**TASK TO COMPLETE:**
Images are to be dropped; everything else in the entries below must be copied exactly.
-- -- --
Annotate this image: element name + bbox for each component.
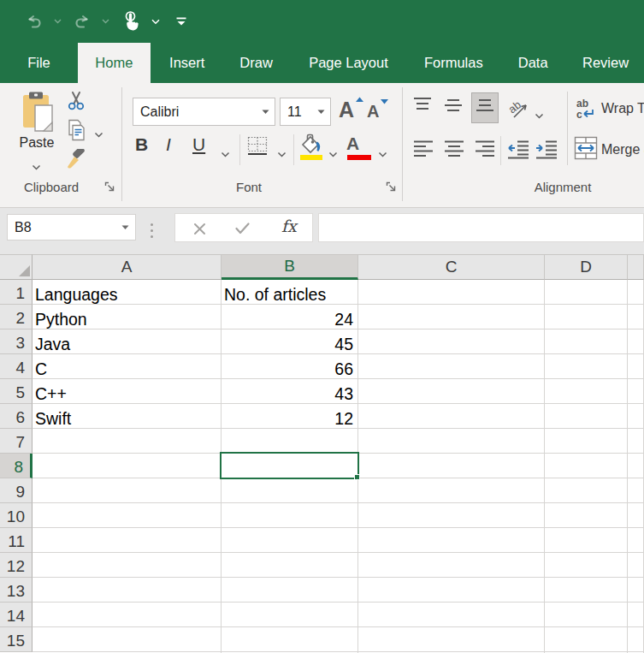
customize-qat-icon[interactable]: [176, 17, 186, 26]
row-header-11[interactable]: 11: [0, 528, 32, 553]
copy-dropdown-icon[interactable]: [94, 126, 103, 141]
select-all-button[interactable]: [0, 254, 32, 280]
grid-line: [627, 280, 628, 653]
font-dialog-launcher-icon[interactable]: [386, 181, 397, 192]
row-header-8[interactable]: 8: [0, 454, 32, 478]
paste-dropdown-icon[interactable]: [32, 158, 41, 174]
enter-icon[interactable]: [235, 223, 250, 238]
clipboard-dialog-launcher-icon[interactable]: [104, 181, 115, 192]
row-header-15[interactable]: 15: [0, 627, 32, 652]
tab-home[interactable]: Home: [78, 43, 151, 83]
formula-bar-drag-handle[interactable]: [151, 223, 153, 238]
font-color-dropdown-icon[interactable]: [378, 145, 387, 161]
cell-A4[interactable]: C: [32, 354, 221, 379]
small-separator: [239, 134, 240, 165]
font-size-combobox[interactable]: 11: [280, 98, 331, 126]
align-right-icon[interactable]: [475, 140, 495, 163]
row-header-7[interactable]: 7: [0, 429, 32, 454]
tab-pagelayout[interactable]: Page Layout: [289, 43, 409, 83]
wrap-text-icon[interactable]: ab c: [576, 98, 598, 124]
cell-A2[interactable]: Python: [32, 305, 221, 329]
tab-data[interactable]: Data: [499, 43, 567, 83]
row-header-4[interactable]: 4: [0, 354, 32, 379]
row-header-1[interactable]: 1: [0, 280, 32, 305]
cell-B6[interactable]: 12: [222, 404, 357, 429]
tab-insert[interactable]: Insert: [151, 43, 224, 83]
decrease-indent-icon[interactable]: [507, 140, 529, 163]
ribbon-group-font: Calibri 11 A A B I U: [122, 83, 402, 207]
row-header-3[interactable]: 3: [0, 329, 32, 354]
cell-B5[interactable]: 43: [222, 379, 357, 404]
row-header-9[interactable]: 9: [0, 478, 32, 503]
undo-icon[interactable]: [25, 12, 44, 31]
bottom-align-button-selected[interactable]: [471, 92, 499, 123]
row-header-2[interactable]: 2: [0, 305, 32, 329]
underline-dropdown-icon[interactable]: [221, 145, 230, 161]
row-header-14[interactable]: 14: [0, 603, 32, 627]
align-left-icon[interactable]: [413, 140, 434, 163]
wrap-text-label[interactable]: Wrap Text: [601, 101, 644, 116]
borders-dropdown-icon[interactable]: [277, 145, 287, 161]
row-header-6[interactable]: 6: [0, 404, 32, 429]
copy-icon[interactable]: [66, 119, 86, 145]
fill-color-dropdown-icon[interactable]: [328, 145, 338, 161]
tab-formulas[interactable]: Formulas: [408, 43, 499, 83]
column-header-A[interactable]: A: [32, 254, 222, 280]
cut-icon[interactable]: [66, 91, 86, 115]
paste-button-label[interactable]: Paste: [0, 135, 74, 151]
cell-B2[interactable]: 24: [222, 305, 357, 329]
orientation-dropdown-icon[interactable]: [535, 107, 544, 122]
cell-B3[interactable]: 45: [222, 329, 357, 354]
cell-A3[interactable]: Java: [32, 329, 221, 354]
insert-function-button[interactable]: fx: [281, 217, 297, 235]
row-header-12[interactable]: 12: [0, 553, 32, 578]
middle-align-icon[interactable]: [444, 97, 463, 119]
italic-button[interactable]: I: [166, 134, 171, 155]
cell-A5[interactable]: C++: [32, 379, 221, 404]
fill-handle[interactable]: [354, 474, 360, 480]
tab-review[interactable]: Review: [567, 43, 644, 83]
touch-mode-dropdown-icon[interactable]: [151, 19, 160, 25]
fill-color-swatch[interactable]: [300, 155, 322, 160]
increase-indent-icon[interactable]: [535, 140, 558, 163]
underline-button[interactable]: U: [192, 134, 205, 155]
touch-mode-icon[interactable]: [122, 10, 143, 33]
redo-icon[interactable]: [73, 12, 92, 31]
column-header-C[interactable]: C: [358, 254, 545, 280]
column-header-D[interactable]: D: [545, 254, 628, 280]
column-header-B[interactable]: B: [222, 254, 358, 280]
font-color-button[interactable]: A: [346, 134, 359, 154]
row-header-10[interactable]: 10: [0, 503, 32, 528]
row-header-5[interactable]: 5: [0, 379, 32, 404]
name-box-value: B8: [8, 220, 121, 235]
cell-A1[interactable]: Languages: [32, 280, 221, 305]
row-header-13[interactable]: 13: [0, 578, 32, 603]
font-color-swatch[interactable]: [347, 155, 371, 160]
decrease-font-size-button[interactable]: A: [366, 96, 388, 127]
grid-line: [32, 602, 644, 603]
undo-dropdown-icon[interactable]: [54, 19, 62, 24]
top-align-icon[interactable]: [413, 97, 432, 119]
cell-B1[interactable]: No. of articles: [222, 280, 357, 305]
align-center-icon[interactable]: [444, 140, 464, 163]
cell-A6[interactable]: Swift: [32, 404, 221, 429]
increase-font-size-button[interactable]: A: [338, 94, 363, 127]
cancel-icon[interactable]: [193, 223, 206, 239]
paste-icon[interactable]: [21, 91, 54, 135]
font-name-combobox[interactable]: Calibri: [133, 98, 275, 126]
format-painter-icon[interactable]: [65, 149, 87, 173]
formula-input[interactable]: [318, 213, 644, 242]
column-header-E[interactable]: [628, 254, 644, 280]
cell-B4[interactable]: 66: [222, 354, 357, 379]
tab-file[interactable]: File: [0, 43, 78, 83]
merge-center-label[interactable]: Merge & Center: [601, 142, 644, 157]
tab-draw[interactable]: Draw: [224, 43, 289, 83]
formula-bar: B8 fx: [0, 208, 644, 254]
merge-center-icon[interactable]: [574, 136, 598, 163]
borders-button-icon[interactable]: [247, 136, 268, 159]
bold-button[interactable]: B: [135, 134, 148, 155]
name-box[interactable]: B8: [7, 214, 136, 240]
orientation-icon[interactable]: ab: [509, 98, 531, 124]
active-cell-B8[interactable]: [220, 452, 359, 479]
redo-dropdown-icon[interactable]: [102, 19, 109, 24]
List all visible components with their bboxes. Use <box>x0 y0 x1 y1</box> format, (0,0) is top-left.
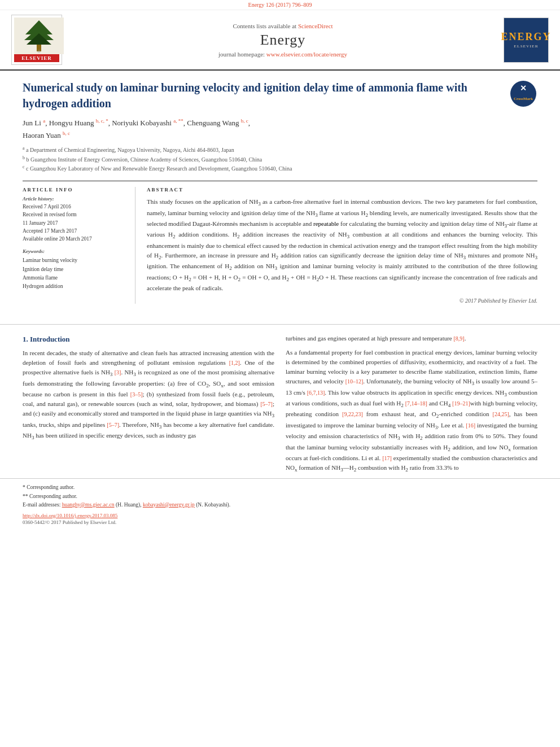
-- -- --
**OUTPUT OF THE EXERCISE:**
Annotate this image: element name + bbox for each component.
customize-qat-icon[interactable]: [176, 17, 186, 26]
row-header-11[interactable]: 11: [0, 528, 32, 553]
copy-dropdown-icon[interactable]: [94, 126, 103, 141]
select-all-button[interactable]: [0, 254, 32, 280]
grid-line: [627, 280, 628, 653]
font-dialog-launcher-icon[interactable]: [386, 181, 397, 192]
row-header-8[interactable]: 8: [0, 454, 32, 478]
paste-dropdown-icon[interactable]: [32, 158, 41, 174]
enter-icon[interactable]: [235, 223, 250, 238]
clipboard-dialog-launcher-icon[interactable]: [104, 181, 115, 192]
row-header-15[interactable]: 15: [0, 627, 32, 652]
tab-home[interactable]: Home: [78, 43, 151, 83]
formula-bar-drag-handle[interactable]: [151, 223, 153, 238]
font-color-dropdown-icon[interactable]: [378, 145, 387, 161]
cell-A4[interactable]: C: [32, 354, 221, 379]
small-separator: [239, 134, 240, 165]
font-size-combobox[interactable]: 11: [280, 98, 331, 126]
align-right-icon[interactable]: [475, 140, 495, 163]
row-header-7[interactable]: 7: [0, 429, 32, 454]
tab-pagelayout[interactable]: Page Layout: [289, 43, 409, 83]
wrap-text-icon[interactable]: ab c: [576, 98, 598, 124]
cell-A2[interactable]: Python: [32, 305, 221, 329]
tab-data[interactable]: Data: [499, 43, 567, 83]
row-header-4[interactable]: 4: [0, 354, 32, 379]
row-header-1[interactable]: 1: [0, 280, 32, 305]
cell-B6[interactable]: 12: [222, 404, 357, 429]
tab-insert[interactable]: Insert: [151, 43, 224, 83]
decrease-indent-icon[interactable]: [507, 140, 529, 163]
ribbon-group-font: Calibri 11 A A B I U: [122, 83, 402, 207]
row-header-3[interactable]: 3: [0, 329, 32, 354]
cell-B5[interactable]: 43: [222, 379, 357, 404]
row-header-9[interactable]: 9: [0, 478, 32, 503]
undo-icon[interactable]: [25, 12, 44, 31]
bottom-align-button-selected[interactable]: [471, 92, 499, 123]
row-header-2[interactable]: 2: [0, 305, 32, 329]
underline-dropdown-icon[interactable]: [221, 145, 230, 161]
row-header-14[interactable]: 14: [0, 603, 32, 627]
align-left-icon[interactable]: [413, 140, 434, 163]
wrap-text-label[interactable]: Wrap Text: [601, 101, 644, 116]
borders-dropdown-icon[interactable]: [277, 145, 287, 161]
row-header-6[interactable]: 6: [0, 404, 32, 429]
copy-icon[interactable]: [66, 119, 86, 145]
fill-color-dropdown-icon[interactable]: [328, 145, 338, 161]
tab-formulas[interactable]: Formulas: [408, 43, 499, 83]
column-header-A[interactable]: A: [32, 254, 222, 280]
cut-icon[interactable]: [66, 91, 86, 115]
paste-button-label[interactable]: Paste: [0, 135, 74, 151]
cell-B2[interactable]: 24: [222, 305, 357, 329]
orientation-dropdown-icon[interactable]: [535, 107, 544, 122]
cell-B3[interactable]: 45: [222, 329, 357, 354]
cell-A3[interactable]: Java: [32, 329, 221, 354]
insert-function-button[interactable]: fx: [281, 217, 297, 235]
row-header-12[interactable]: 12: [0, 553, 32, 578]
middle-align-icon[interactable]: [444, 97, 463, 119]
italic-button[interactable]: I: [166, 134, 171, 155]
cell-A5[interactable]: C++: [32, 379, 221, 404]
fill-handle[interactable]: [354, 474, 360, 480]
tab-review[interactable]: Review: [567, 43, 644, 83]
touch-mode-dropdown-icon[interactable]: [151, 19, 160, 25]
fill-color-swatch[interactable]: [300, 155, 322, 160]
increase-indent-icon[interactable]: [535, 140, 558, 163]
underline-button[interactable]: U: [192, 134, 205, 155]
touch-mode-icon[interactable]: [122, 10, 143, 33]
redo-icon[interactable]: [73, 12, 92, 31]
column-header-C[interactable]: C: [358, 254, 545, 280]
column-header-D[interactable]: D: [545, 254, 628, 280]
column-header-B[interactable]: B: [222, 254, 358, 280]
font-color-button[interactable]: A: [346, 134, 359, 154]
row-header-10[interactable]: 10: [0, 503, 32, 528]
row-header-5[interactable]: 5: [0, 379, 32, 404]
name-box-value: B8: [8, 220, 121, 235]
cell-A1[interactable]: Languages: [32, 280, 221, 305]
row-header-13[interactable]: 13: [0, 578, 32, 603]
font-color-swatch[interactable]: [347, 155, 371, 160]
decrease-font-size-button[interactable]: A: [366, 96, 388, 127]
grid-line: [32, 602, 644, 603]
undo-dropdown-icon[interactable]: [54, 19, 62, 24]
top-align-icon[interactable]: [413, 97, 432, 119]
cell-B1[interactable]: No. of articles: [222, 280, 357, 305]
align-center-icon[interactable]: [444, 140, 464, 163]
cell-A6[interactable]: Swift: [32, 404, 221, 429]
increase-font-size-button[interactable]: A: [338, 94, 363, 127]
cancel-icon[interactable]: [193, 223, 206, 239]
paste-icon[interactable]: [21, 91, 54, 135]
font-name-combobox[interactable]: Calibri: [133, 98, 275, 126]
format-painter-icon[interactable]: [65, 149, 87, 173]
formula-input[interactable]: [318, 213, 644, 242]
column-header-E[interactable]: [628, 254, 644, 280]
cell-B4[interactable]: 66: [222, 354, 357, 379]
tab-file[interactable]: File: [0, 43, 78, 83]
merge-center-label[interactable]: Merge & Center: [601, 142, 644, 157]
tab-draw[interactable]: Draw: [224, 43, 289, 83]
formula-bar: B8 fx: [0, 208, 644, 254]
merge-center-icon[interactable]: [574, 136, 598, 163]
borders-button-icon[interactable]: [247, 136, 268, 159]
bold-button[interactable]: B: [135, 134, 148, 155]
name-box[interactable]: B8: [7, 214, 136, 240]
orientation-icon[interactable]: ab: [509, 98, 531, 124]
active-cell-B8[interactable]: [220, 452, 359, 479]
redo-dropdown-icon[interactable]: [102, 19, 109, 24]
List all visible components with their bboxes. Use <box>x0 y0 x1 y1</box> format, (0,0) is top-left.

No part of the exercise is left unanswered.